Like many medical oriented fields, orthopaedics has struggled in transferring technology between preclinical and clinical research and in understanding the intersection of mechanics and biology at the body, joint, tissue, and cellular levels. This dissertation aims to advance methods for multiscale mechanics in orthopaedic research by 1) evaluating tissue mechanics changes caused by hydration, cellular removal, and physical modification of the knee meniscus and 2) scaling modern gait technology for use in rodents to study behavioral, mechanical, and biological changes in two preclinical models of osteoarthritis.
1) Orthopaedic allografts, synthetic replacements, and tissue engineered constructs must balance biological viability and mechanical integrity, which interact on different levels. This challenge is made more difficult by the varying methods used to validate orthopaedic tissue engineered constructs. For example, meniscus tears are the most common knee injury in the United States, but a long-term replacement is not yet available, and potential replacements often face mixed results. Thus, this work examines the viscoelastic properties of the knee meniscus in different testing scenarios and structural modifications.

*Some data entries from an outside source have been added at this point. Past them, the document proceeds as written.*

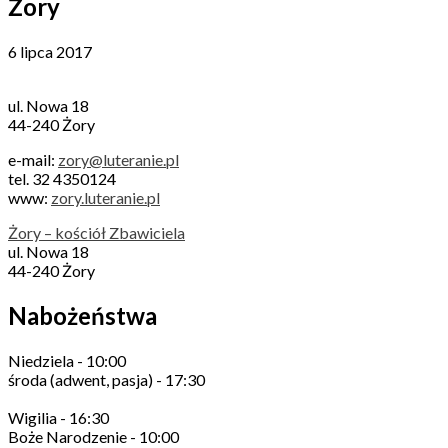
Żory
6 lipca 2017
ul. Nowa 18
44-240 Żory
e-mail:
zory@luteranie.pl
tel. 32 4350124
www:
zory.luteranie.pl
Żory – kościół Zbawiciela
ul. Nowa 18
44-240 Żory
Nabożeństwa
Niedziela - 10:00
środa (adwent, pasja) - 17:30
Wigilia - 16:30
Boże Narodzenie - 10:00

2) Traditionally, technologies to assess the functional capabilities of an orthopaedic disease are created for human research, such as force plates and motion capture systems. However, to simultaneously study the mechanics and biology of diseases such as osteoarthritis, these technologies must also be developed for preclinical animals. Adapting these technologies for preclinical models not only helps bridge preclinical and clinical research, but also provides much needed quantitative measures of animal behavior and pain. Thus, this work improves methods to assess gait mechanics in rodents and studies rodent gait in two models of osteoarthritis.
Although the ability to study the interactions of biomechanics from the body down to the cell in a single model remains in the future, this dissertation serves to improve orthopaedic research by evaluating two areas where improvements are needed: tissue and gait mechanics in preclinical research.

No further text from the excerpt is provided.